Additionally, the following rules are enforced:

- Players are not supposed to handle the dice with more than one hand (such as shaking them in cupped hands before rolling) nor take the dice past the edge of the table. The only way to change hands when throwing dice, if permitted at all, is to set the dice on the table, let go, then take them with the other hand. This reduces or eliminates the possibility of the shooter switching dice by sleight-of-hand.
- When throwing the dice, the player is expected to hit the farthest wall at the opposite end of the table. Most casinos will allow a roll that does not hit the opposite wall as long as the dice are thrown past the middle of the table. Occasionally a short roll will be called a "no roll" due to the more controllable nature of such a roll. The dice may not be slid across the table and must be tossed. Typically, players are asked not to throw the dice higher than the eye level of the dealers.
- Dice are considered "in play" if they land on players' bets on the table, the dealer's working stacks, on the marker puck or with one die resting on top of the other. The roll is invalid if either or both dice land in the boxman's bank, the stickman's bowl (where the extra three dice are kept between rolls), or in the rails around the top of the table where players chips are kept. If a die or both dice leave the table, it is also a "no roll" and the boxman will examine the dice before letting them come back into the game. However, the player may request the same die or dice.
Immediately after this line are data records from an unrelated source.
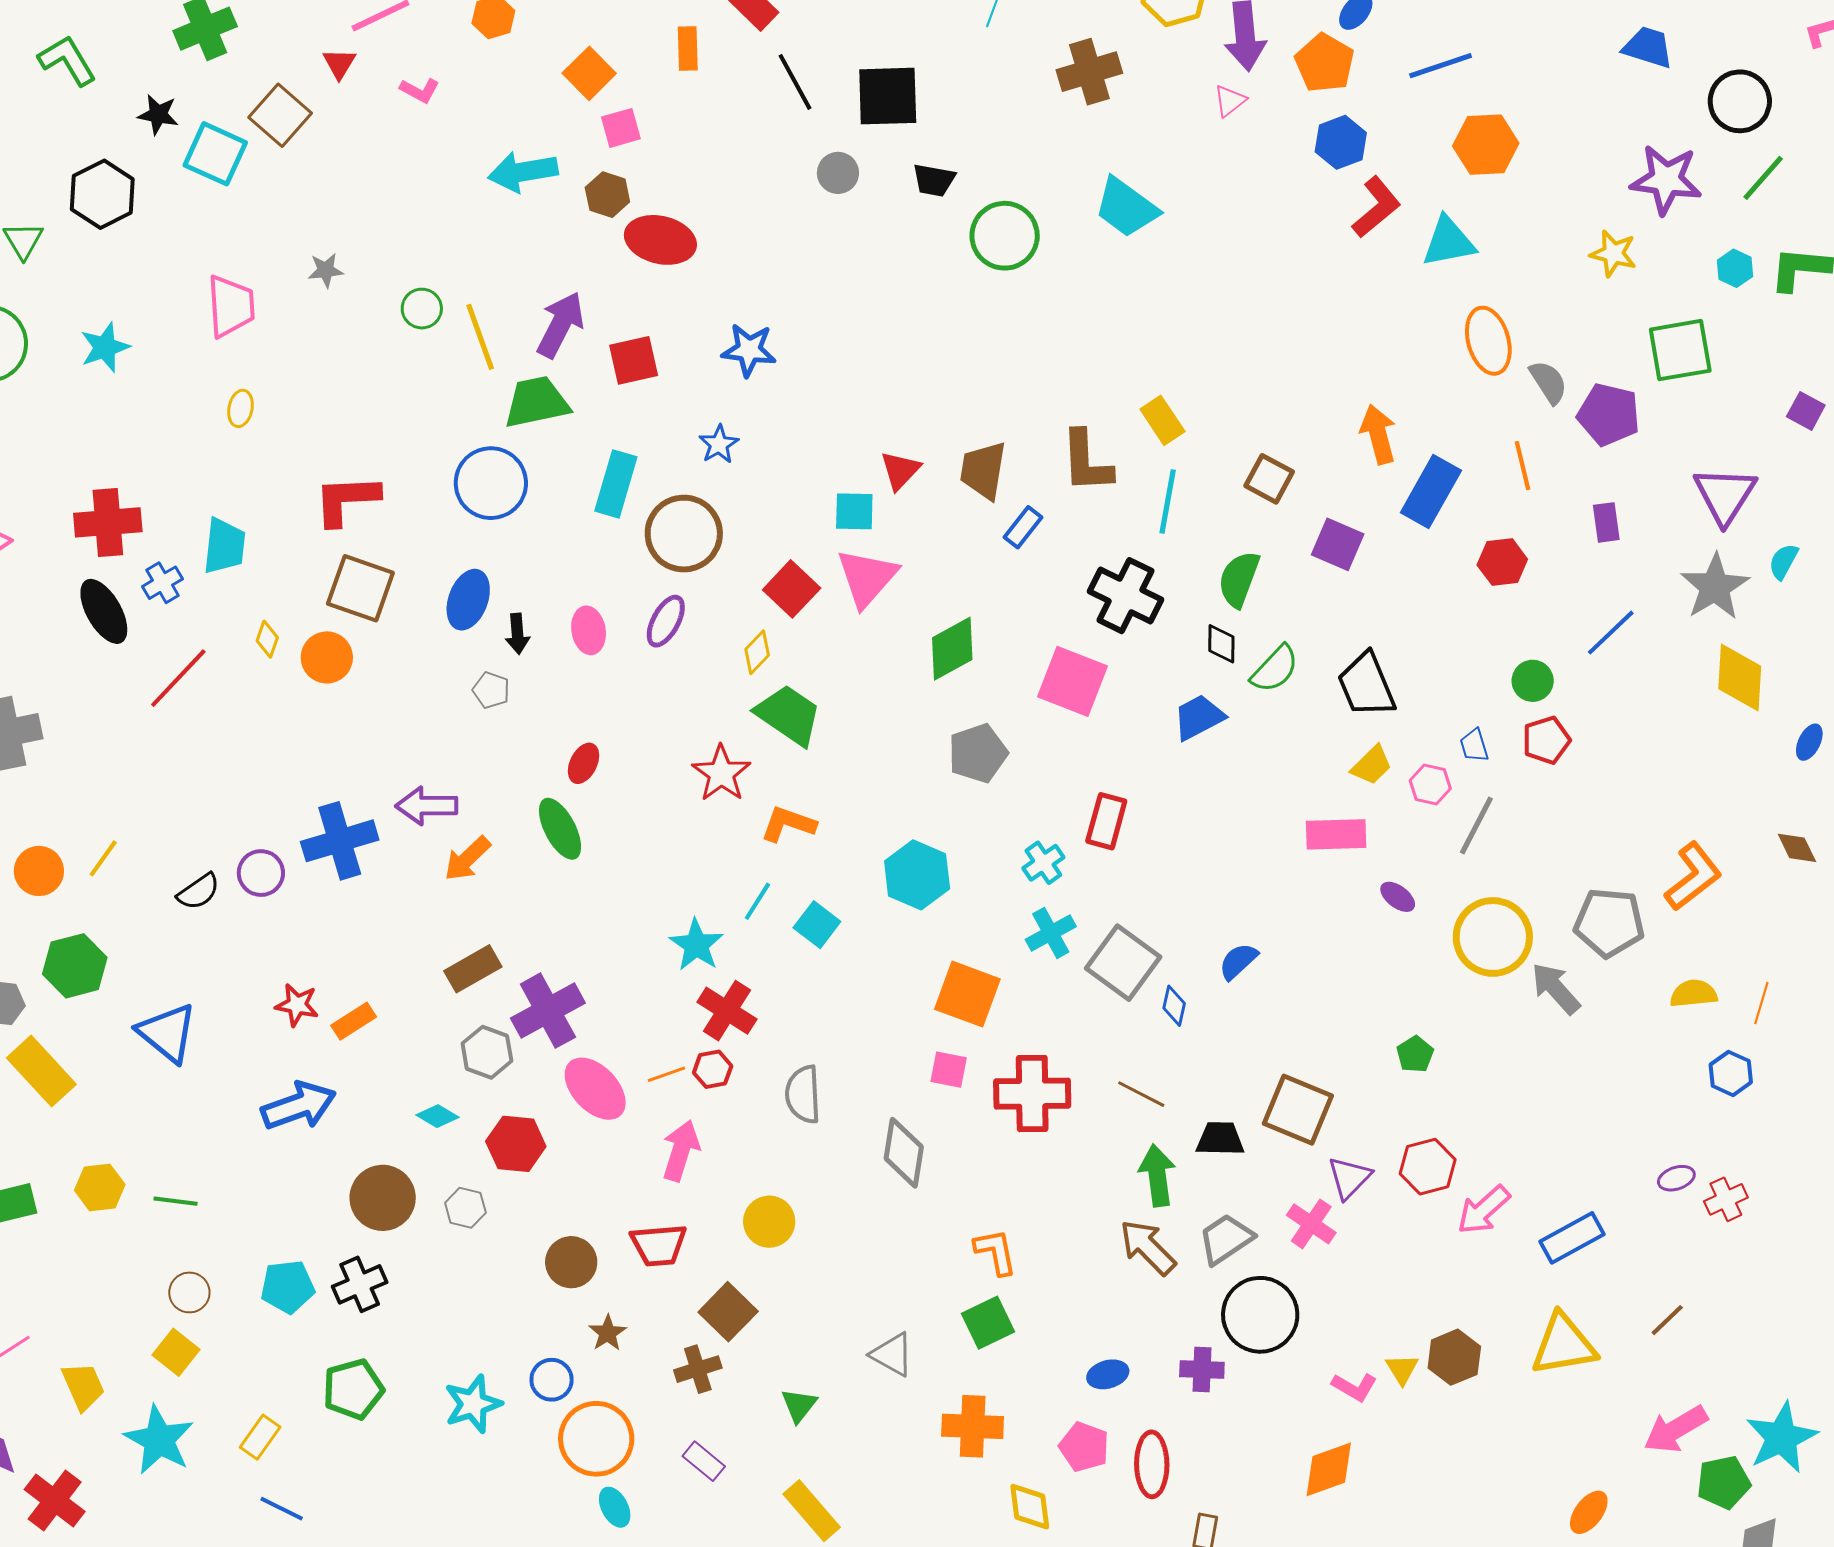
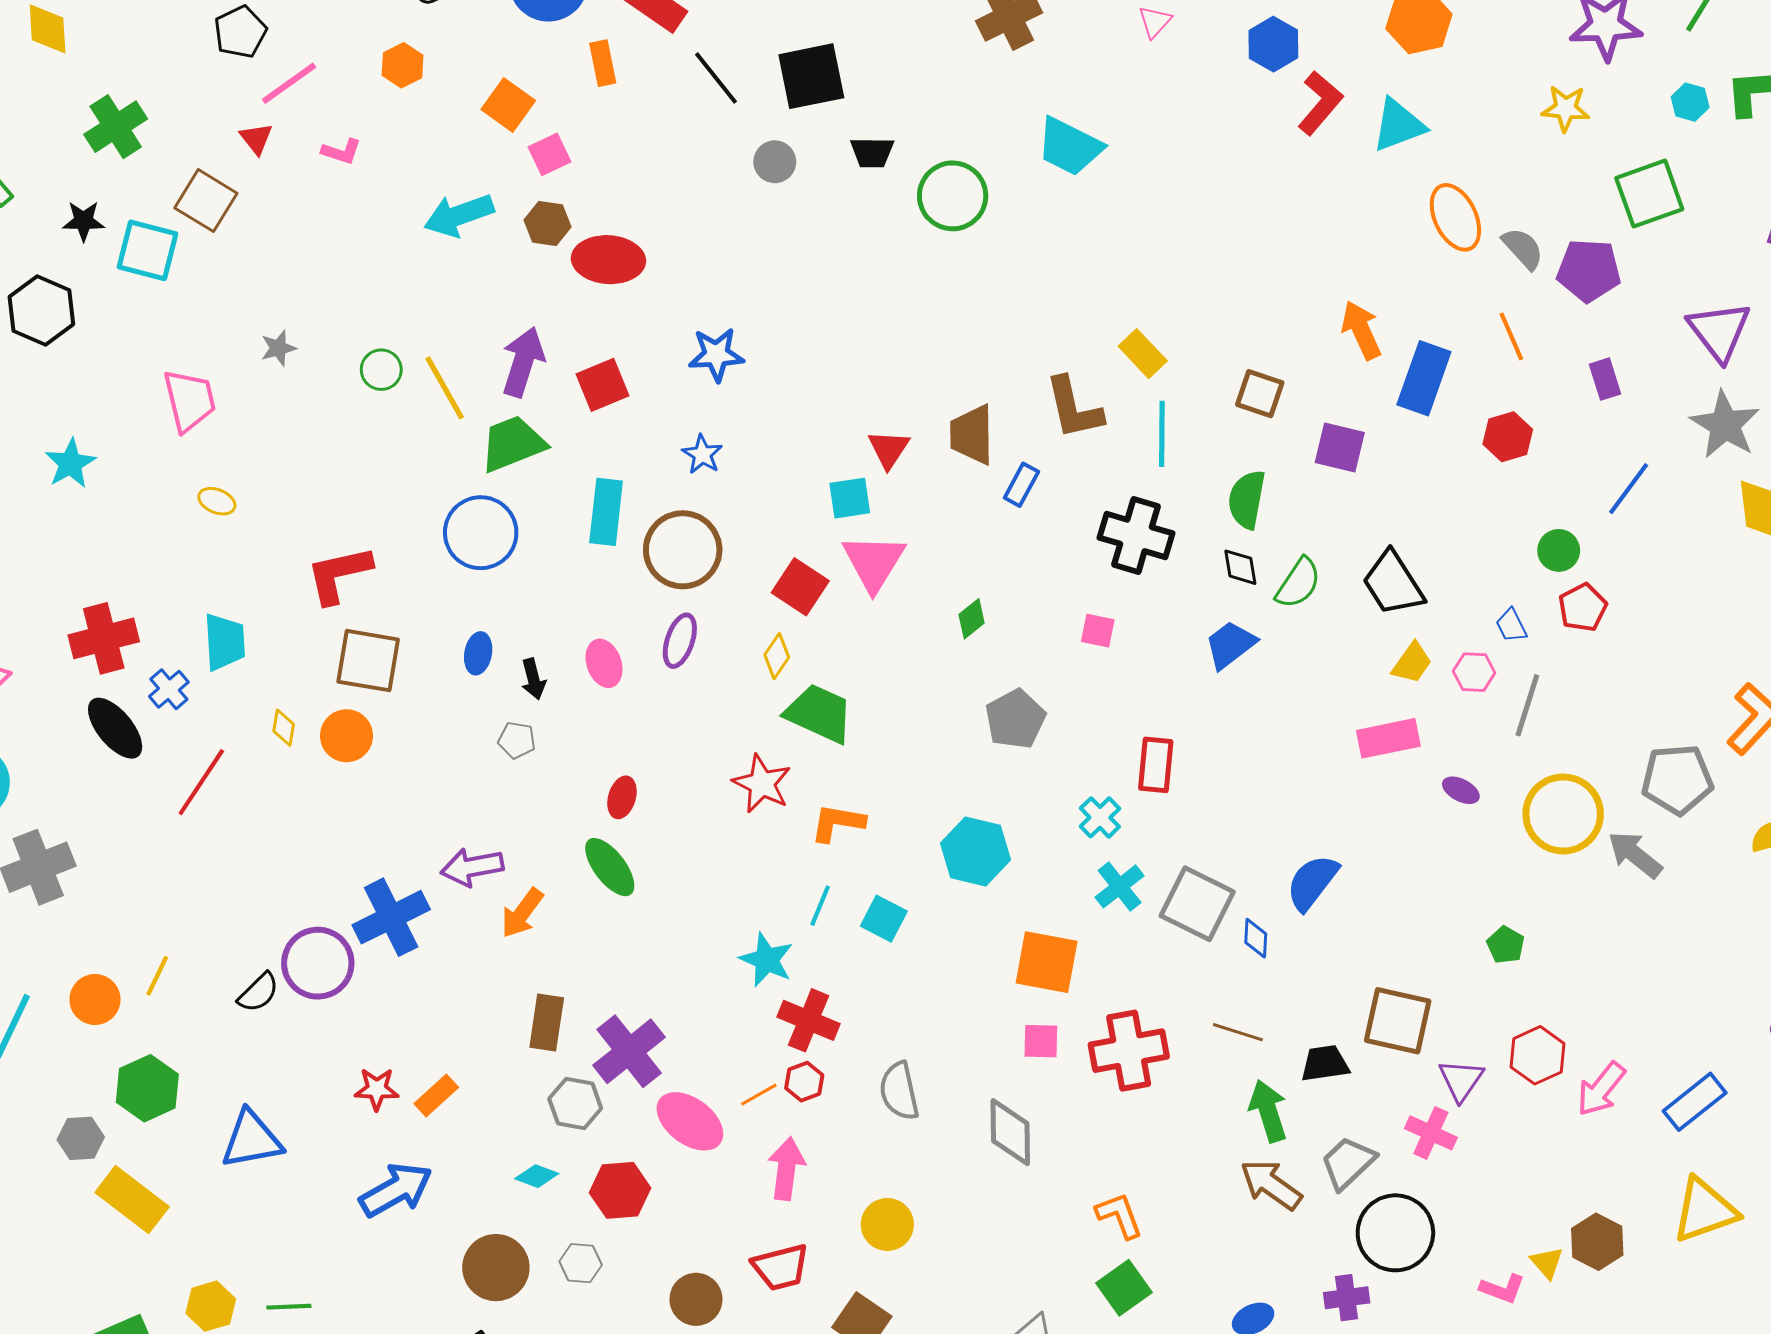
yellow ellipse: (240, 408) -> (217, 501), turned -69
blue ellipse: (468, 600) -> (478, 653), size x0.7
green diamond: (952, 649) -> (972, 619), size x0.6
pink square: (1073, 681) -> (1098, 631), size x0.5
purple circle: (261, 873) -> (318, 963), size x1.5
blue semicircle: (1238, 961) -> (1312, 882), size x1.4
brown rectangle: (473, 969) -> (547, 1022), turned -42
blue triangle: (167, 1033) -> (252, 1140), turned -40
- When either of the dice land on or come to rest leaning against chips, markers, or the side of the table, the number that would be on top if the object the die is leaning on were removed, is the number that is used to make the call.
- If one or both dice hits a player or dealer and rolls back onto the table, the roll counts as long as the person being hit did not interfere with either of the dice, though some casinos will rule "no roll" for this situation.
- In most casinos the shooter may "set" the dice to a particular starting configuration before throwing (such as showing a particular number or combination, stacking the dice, or spacing them to be picked up between different fingers), but if they do, they are often asked to be quick about it so as not to delay the game. Some casinos have "no setting" rules.
- Dealers are not allowed to touch the players or hand chips directly to a player, and vice versa. If "buying in" (paying cash for chips) at the table, players are expected to lay the cash down on the layout, which the dealer will take and then place chips in front of the player.
- Some crap table layouts state "No Call Bets." A call bet is made when a player is allowed to make a bet without first placing the necessary chips in the right spot on the table. This might occur while a player is waiting for a marker (casino credit) to arrive, or after the dice have left the center of the table (after which time the players must usually remove their hands from the playing surface).
- In most jurisdictions the casino may ask a player to leave the table or the casino for any reason, typically for winning; however, courts in New Jersey and North Las Vegas have ruled this common practice to be illegal for law-abiding customers.